= Philip Longworth =

British historian

Philip Longworth (b. 17 February 1933, London) is a British historian. He specializes in Russian history.

==Biography==
Longworth was educated at Balliol College, Oxford receiving an M.A in 1960. He worked at the Central Asian Research Centre, London, the Commonwealth War Graves Commission, the University of Birmingham (as a lecturer in Russian history), and the University of London. From 1984 to 2003, he was professor of history at McGill University in Montreal, Canada.
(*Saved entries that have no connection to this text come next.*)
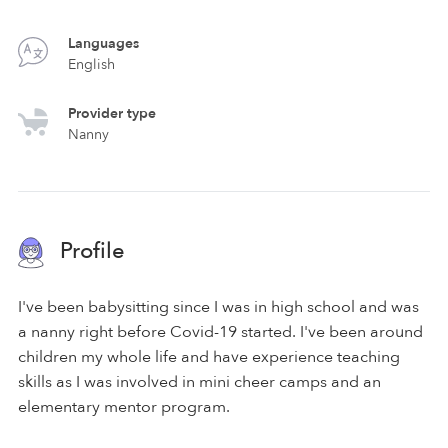
Languages
English
Provider type
Nanny
Profile
I've been babysitting since I was in high school and was
a nanny right before Covid-19 started. I've been around
children my whole life and have experience teaching
skills as I was involved in mini cheer camps and an
elementary mentor program.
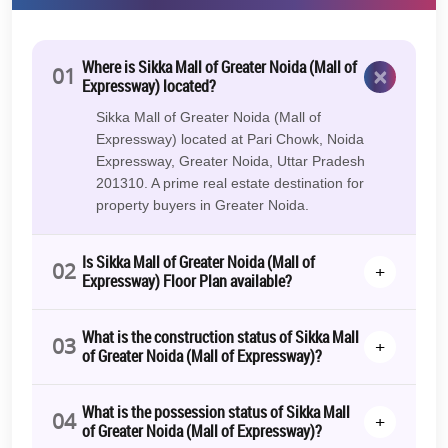
of Expressway, Greater Noida:
Now that you have read all about what this new development
holds for your business, here are the 7 best reasons that make it all
Where is Sikka Mall of Greater Noida (Mall of
×
01
worth
buying a commercial property
here:
Expressway) located?
Superb Connectivity
Sikka Mall of Greater Noida (Mall of
Expressway) located at Pari Chowk, Noida
Trusted Developer
Expressway, Greater Noida, Uttar Pradesh
201310. A prime real estate destination for
Diverse product mix & high footfall
property buyers in Greater Noida.
OC Received (0% GST)
Pose-possession Lease Guarantee*
Is Sikka Mall of Greater Noida (Mall of
02
+
Expressway) Floor Plan available?
24% Return for 1 Year*
Best-in-class amenities
What is the construction status of Sikka Mall
03
+
of Greater Noida (Mall of Expressway)?
Easy payment plan
With these premium offerings and the best location benefits,
Sikka
What is the possession status of Sikka Mall
Mall Of Greater Noida retail shops, food court, and studio
04
+
of Greater Noida (Mall of Expressway)?
apartments, prices
are competitive and affordable. Thus, the right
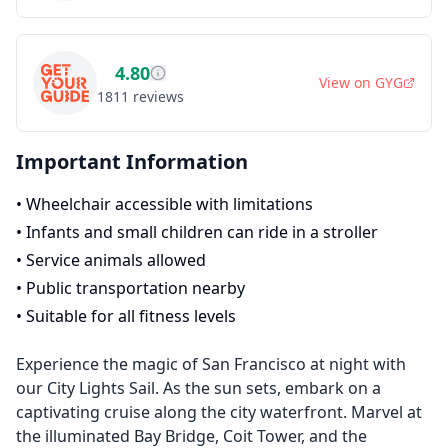
4.80
View on
GYG
1811
reviews
Important Information
•
Wheelchair accessible with limitations
•
Infants and small children can ride in a stroller
•
Service animals allowed
•
Public transportation nearby
•
Suitable for all fitness levels
Experience the magic of San Francisco at night with
our City Lights Sail. As the sun sets, embark on a
captivating cruise along the city waterfront. Marvel at
the illuminated Bay Bridge, Coit Tower, and the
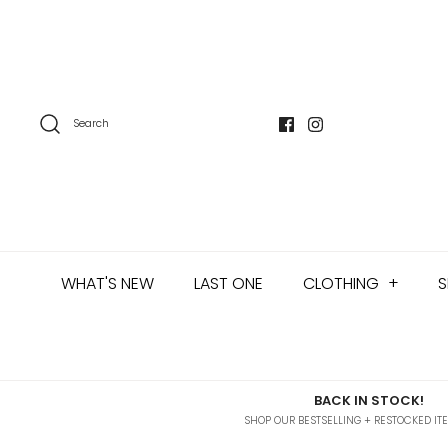
Skip
to
content
Search
WHAT'S NEW
LAST ONE
CLOTHING
+
S
BACK IN STOCK!
SHOP OUR BESTSELLING + RESTOCKED IT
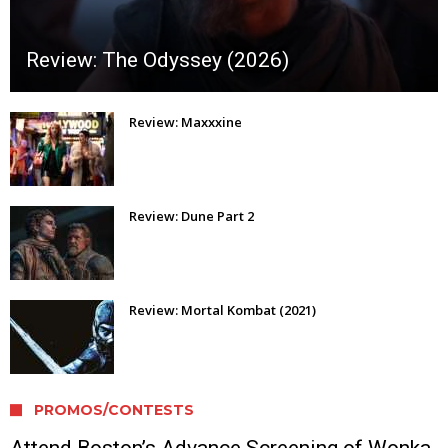
Review: The Odyssey (2026)
Review: Maxxxine
Review: Dune Part 2
Review: Mortal Kombat (2021)
PROMOS/CONTESTS
Attend Boston’s Advance Screening of Wonka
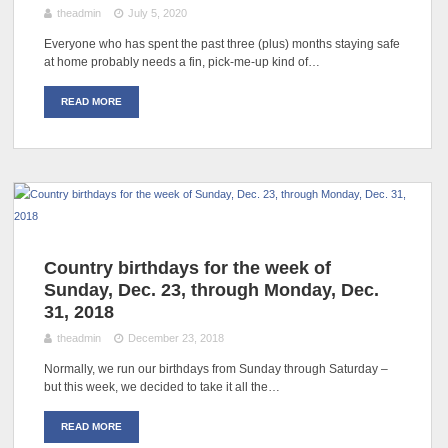
theadmin
July 5, 2020
Everyone who has spent the past three (plus) months staying safe
at home probably needs a fin, pick-me-up kind of…
READ MORE
Country birthdays for the week of
Sunday, Dec. 23, through Monday, Dec.
31, 2018
theadmin
December 23, 2018
Normally, we run our birthdays from Sunday through Saturday –
but this week, we decided to take it all the…
READ MORE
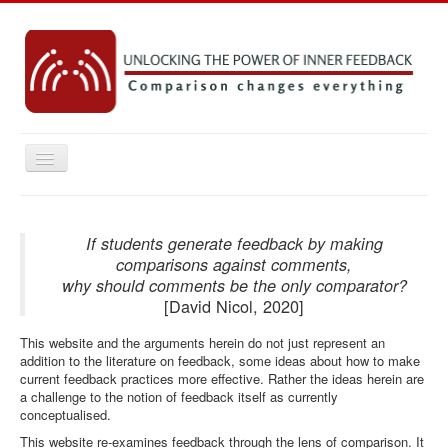
Toggle
Navigation
Home
Key concepts
If students generate feedback by making
comparisons against comments,
Practice Resources
why should comments be the only comparator?
[David Nicol, 2020]
Research
This website and the arguments herein do not just represent an
Emerging Ideas
addition to the literature on feedback, some ideas about how to make
Contact
current feedback practices more effective. Rather the ideas herein are
a challenge to the notion of feedback itself as currently
conceptualised.
You are here:
Home
This website re-examines feedback through the lens of comparison. It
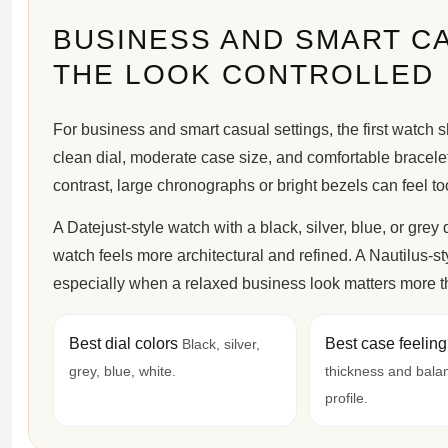
BUSINESS AND SMART C
THE LOOK CONTROLLED
For business and smart casual settings, the first watch s
clean dial, moderate case size, and comfortable bracelet 
contrast, large chronographs or bright bezels can feel too v
A Datejust-style watch with a black, silver, blue, or grey
watch feels more architectural and refined. A Nautilus-st
especially when a relaxed business look matters more th
Best dial colors
Best case feelin
Black, silver,
grey, blue, white.
thickness and bala
profile.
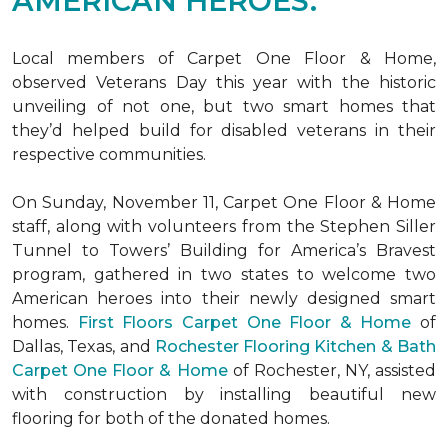
AMERICAN HEROES.
Local members of Carpet One Floor & Home,
observed Veterans Day this year with the historic
unveiling of not one, but two
smart homes
that
they’d helped build for disabled veterans in their
respective communities.
On Sunday, November 11, Carpet One Floor & Home
staff, along with volunteers from the
Stephen Siller
Tunnel to Towers’ Building for America’s Bravest
program, gathered in two states to welcome two
American heroes into their newly designed
smart
homes
.
First Floors Carpet One Floor & Home
of
Dallas, Texas, and
Rochester Flooring Kitchen & Bath
Carpet One Floor & Home
of Rochester, NY, assisted
with construction by installing beautiful new
flooring for both of the donated homes.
He has published a number of books, and is particularly known as the author of a widely used standard work on the Cossacks (The Cossacks, first published in 1969). He was awarded Knight of Mark Twain for his book The Art of Victory (1965) about the Russian Generalissimo Suvorov-Rymniksky, Prince of Italia. Several of his books have gone through multiple editions and have also been translated into German. He translated Mikhail Lermontov's A Hero of Our Time into English. He wrote the foreword to the photo book Russland und die Sowjetunion. Ein Jahrhundert in Fotografien der Nachrichtenagentur TASS, by Peter Radetsky.

==Works==
- The Art of Victory. The Life and Achievements of Generalissimo Suvorov. 1729–1800. London: Constable. 1965. ISBN 978-0-09-451170-5.
  - P.S.: The following year's edition (Rinehart & Company, New York) uses "Field-Marshal" in the title instead of "Generalissimo."
- Confrontations with Judaism: a Symposium (ed.). London: Blond. 1967.
- The Unending Vigil: The History of the Commonwealth War Graves Commission. Barnsley: Pen & Sword. 2010 [1967].
- The Cossacks. London. 1969.
  - Die Kosaken. Legende und Geschichte. Mit einer Einführung von Hellmut Diwald. (Menschen und Mächte – Geschichte im Blickpunkt). König Verlag, München 1973, ISBN 3-8082-0056-1.
- The Three Empresses: Catherine I, Anne and Elizabeth of Russia. London: Constable. 1972.
- The Rise and Fall of Venice
  - Aufstieg und Fall der Republik Venedig. Brockhaus, Wiesbaden 1976
- Alexis, Tsar of all the Russias. Franklin Watts. 1984. ISBN 978-0-531-09770-0.
- The Making of Eastern Europe. London: Macmillan. 1994.
- Russia's Empires: Their Rise and Fall from Prehistory to Putin. John Murray Publishers. ISBN 0-7195-6204-X.